“Japan boosts military forces to counter China,” BBC News, 17 December 2013
Japan’s cabinet has approved a new national security strategy and increased defence spending in a move widely seen as aimed at China.
Over the next five years, Japan will buy hardware including drones, stealth aircraft and amphibious vehicles.
The military will also build a new marine unit, an amphibious force capable of retaking islands. …
Prime Minister Shinzo Abe, who was elected a year ago, has called for Japan to broaden the scope of activities performed by its military – something currently tightly controlled by the post-war constitution.

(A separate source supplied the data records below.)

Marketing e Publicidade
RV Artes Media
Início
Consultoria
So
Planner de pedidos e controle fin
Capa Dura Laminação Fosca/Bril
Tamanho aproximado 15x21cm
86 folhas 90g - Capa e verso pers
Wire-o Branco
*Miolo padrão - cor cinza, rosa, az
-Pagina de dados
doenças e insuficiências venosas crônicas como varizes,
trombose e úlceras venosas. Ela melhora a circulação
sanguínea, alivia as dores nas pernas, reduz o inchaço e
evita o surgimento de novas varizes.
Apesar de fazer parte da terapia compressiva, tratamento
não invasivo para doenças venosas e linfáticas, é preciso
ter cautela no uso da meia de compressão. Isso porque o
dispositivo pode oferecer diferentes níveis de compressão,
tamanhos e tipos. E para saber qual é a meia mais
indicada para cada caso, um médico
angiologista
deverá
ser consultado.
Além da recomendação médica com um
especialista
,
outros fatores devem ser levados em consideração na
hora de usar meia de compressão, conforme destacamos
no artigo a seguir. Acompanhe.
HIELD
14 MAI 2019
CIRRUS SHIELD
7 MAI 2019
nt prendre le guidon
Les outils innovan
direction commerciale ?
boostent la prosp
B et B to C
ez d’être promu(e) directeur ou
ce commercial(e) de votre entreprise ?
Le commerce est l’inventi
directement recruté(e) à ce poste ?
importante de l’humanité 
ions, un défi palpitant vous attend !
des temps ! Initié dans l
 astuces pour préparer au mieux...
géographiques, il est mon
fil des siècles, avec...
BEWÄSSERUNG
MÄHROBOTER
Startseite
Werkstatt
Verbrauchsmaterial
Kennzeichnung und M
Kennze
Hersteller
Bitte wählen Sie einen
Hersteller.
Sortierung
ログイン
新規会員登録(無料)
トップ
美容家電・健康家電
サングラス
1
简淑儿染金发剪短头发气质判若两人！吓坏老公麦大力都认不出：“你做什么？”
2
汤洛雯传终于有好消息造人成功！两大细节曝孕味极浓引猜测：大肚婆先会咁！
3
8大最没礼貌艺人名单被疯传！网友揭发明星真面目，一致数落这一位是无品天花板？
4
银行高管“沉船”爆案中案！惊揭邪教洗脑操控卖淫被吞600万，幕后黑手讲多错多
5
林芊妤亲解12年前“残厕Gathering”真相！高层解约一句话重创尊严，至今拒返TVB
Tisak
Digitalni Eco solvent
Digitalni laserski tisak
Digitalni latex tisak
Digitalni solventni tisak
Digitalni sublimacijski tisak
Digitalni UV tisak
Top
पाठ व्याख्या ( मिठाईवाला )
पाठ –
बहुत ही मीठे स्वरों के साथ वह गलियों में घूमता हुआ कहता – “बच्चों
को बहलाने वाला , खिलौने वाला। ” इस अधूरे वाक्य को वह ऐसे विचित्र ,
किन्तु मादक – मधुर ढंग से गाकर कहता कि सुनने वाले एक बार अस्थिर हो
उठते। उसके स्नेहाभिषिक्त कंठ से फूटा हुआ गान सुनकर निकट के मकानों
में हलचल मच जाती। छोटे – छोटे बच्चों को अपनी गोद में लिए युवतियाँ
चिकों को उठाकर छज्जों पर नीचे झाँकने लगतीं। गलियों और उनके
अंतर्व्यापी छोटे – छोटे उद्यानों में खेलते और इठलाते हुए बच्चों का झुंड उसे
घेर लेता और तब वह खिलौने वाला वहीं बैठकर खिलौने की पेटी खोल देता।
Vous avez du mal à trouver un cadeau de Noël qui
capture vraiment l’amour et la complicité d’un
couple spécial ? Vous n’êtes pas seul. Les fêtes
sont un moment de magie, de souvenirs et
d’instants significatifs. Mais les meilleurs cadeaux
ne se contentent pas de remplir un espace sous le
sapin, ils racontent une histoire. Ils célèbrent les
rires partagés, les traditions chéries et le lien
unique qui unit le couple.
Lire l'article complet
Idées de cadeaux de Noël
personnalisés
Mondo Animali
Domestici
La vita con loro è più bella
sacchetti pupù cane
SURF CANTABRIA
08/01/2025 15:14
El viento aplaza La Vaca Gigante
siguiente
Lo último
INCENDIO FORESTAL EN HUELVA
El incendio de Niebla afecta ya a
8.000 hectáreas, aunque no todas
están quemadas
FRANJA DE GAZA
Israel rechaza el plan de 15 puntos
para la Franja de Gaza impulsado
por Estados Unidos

He has also established a National Security Council that can oversee key issues.
Approving the national security strategy made Japan’s foreign and security policy “clear and transparent – for both the Japanese people and all the world to see”, he said.

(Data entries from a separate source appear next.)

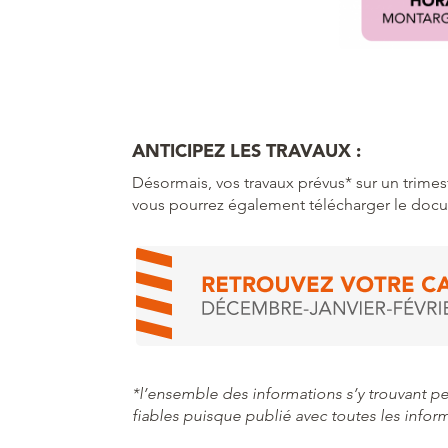
ANTICIPEZ LES TRAVAUX :
Désormais, vos travaux prévus* sur un trimest
vous pourrez également télécharger le docu
*l’ensemble des informations s’y trouvant peu
fiables puisque publié avec toutes les inform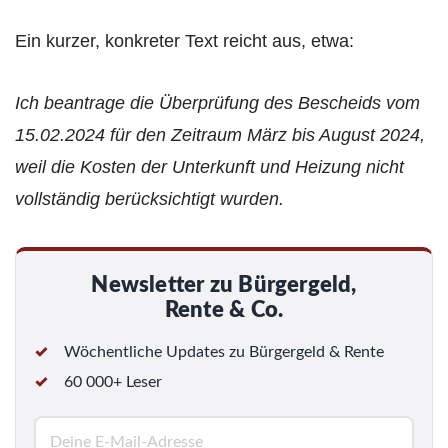
Ein kurzer, konkreter Text reicht aus, etwa:
Ich beantrage die Überprüfung des Bescheids vom
15.02.2024 für den Zeitraum März bis August 2024,
weil die Kosten der Unterkunft und Heizung nicht
vollständig berücksichtigt wurden.
Newsletter zu Bürgergeld,
Rente & Co.
Wöchentliche Updates zu Bürgergeld & Rente
60 000+ Leser
E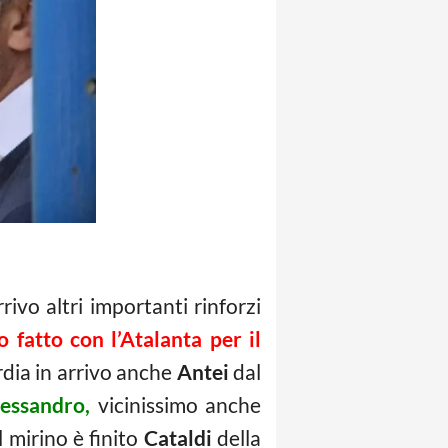
ivo altri importanti rinforzi
o fatto con l’Atalanta per il
dia in arrivo anche
Antei
dal
lessandro,
vicinissimo anche
l mirino è finito
Cataldi
della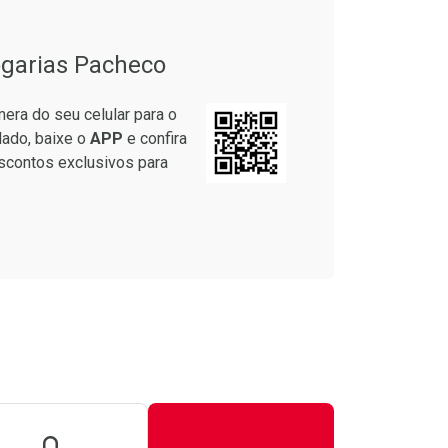
garias Pacheco
era do seu celular para o
lado, baixe o
APP
e confira
scontos exclusivos para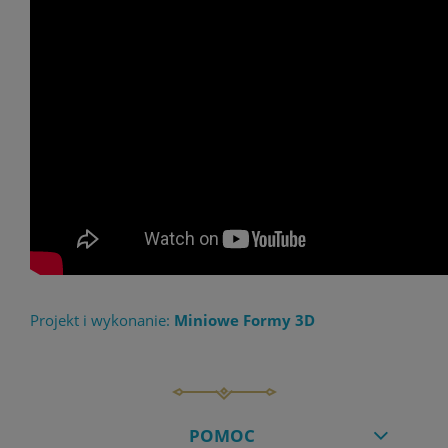
Projekt i wykonanie:
Miniowe Formy 3D
POMOC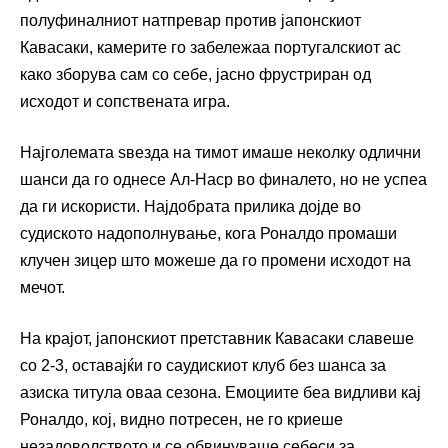
полуфиналниот натпревар против јапонскиот
Кавасаки, камерите го забележаа португалскиот ас
како зборува сам со себе, јасно фрустриран од
исходот и сопствената игра.
Најголемата ѕвезда на тимот имаше неколку одлични
шанси да го однесе Ал-Наср во финалето, но не успеа
да ги искористи. Најдобрата прилика дојде во
судиското надополнување, кога Роналдо промаши
клучен зицер што можеше да го промени исходот на
мечот.
На крајот, јапонскиот претставник Кавасаки славеше
со 2-3, оставајќи го саудискиот клуб без шанса за
азиска титула оваа сезона. Емоциите беа видливи кај
Роналдо, кој, видно потресен, не го криеше
незадоволството и се обвинуваше себеси за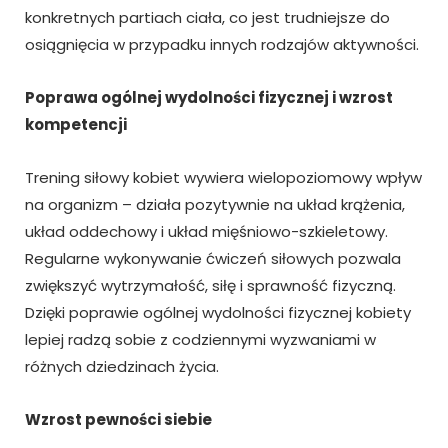
konkretnych partiach ciała, co jest trudniejsze do
osiągnięcia w przypadku innych rodzajów aktywności.
Poprawa ogólnej wydolności fizycznej i wzrost
kompetencji
Trening siłowy kobiet wywiera wielopoziomowy wpływ
na organizm – działa pozytywnie na układ krążenia,
układ oddechowy i układ mięśniowo-szkieletowy.
Regularne wykonywanie ćwiczeń siłowych pozwala
zwiększyć wytrzymałość, siłę i sprawność fizyczną.
Dzięki poprawie ogólnej wydolności fizycznej kobiety
lepiej radzą sobie z codziennymi wyzwaniami w
różnych dziedzinach życia.
Wzrost pewności siebie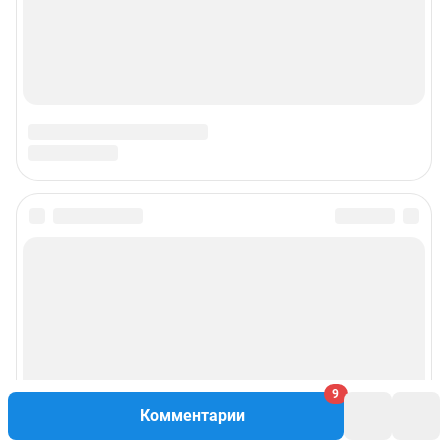
Подписаться на новости
Сообщить новость
Рубрики
9
Реклама на сайте
Комментарии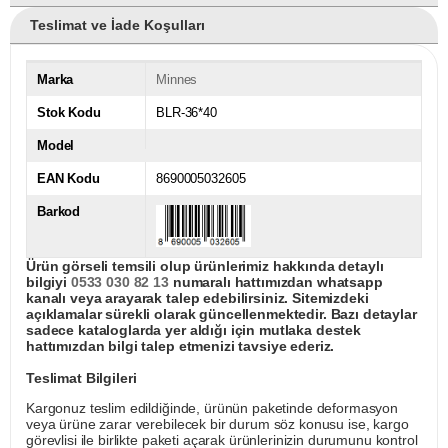
Teslimat ve İade Koşulları
Marka
Minnes
Stok Kodu
BLR-36*40
Model
EAN Kodu
8690005032605
Barkod
Ürün görseli temsili olup ürünlerimiz hakkında detaylı
bilgiyi
0533 030 82 13
numaralı hattımızdan whatsapp
kanalı veya arayarak talep edebilirsiniz. Sitemizdeki
açıklamalar sürekli olarak güncellenmektedir. Bazı detaylar
sadece kataloglarda yer aldığı için mutlaka destek
hattımızdan bilgi talep etmenizi tavsiye ederiz.
Teslimat Bilgileri
Kargonuz teslim edildiğinde, ürünün paketinde deformasyon
veya ürüne zarar verebilecek bir durum söz konusu ise, kargo
görevlisi ile birlikte paketi açarak ürünlerinizin durumunu kontrol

Spending over the five years is expected to amount to 23.97 trillion yen ($232bn, £142bn), a rise of 2.6% once billions of yen in cost savings are taken into account.
Japan plans to buy anti-missile destroyers, submarines, 52 amphibious vehicles, surveillance drones, US fighter planes and 17 Boeing Osprey aircraft, capable of vertical take-off. …
Rupert Wingfield-Hayes BBC News, TokyoFor a country that, according to its constitution, does not maintain any army, navy or air force, Japan spends an awful lot of money on defence.
Of course, Japan does have a military, a large and modern one. But it was designed in the days of the Cold War to protect Japan against an invasion from the north, from Russia.
But over the last 10 years, China has transformed its military at an astonishing rate. Then last year, a long simmering dispute over a tiny group of islands in the east China suddenly burst on to the front pages.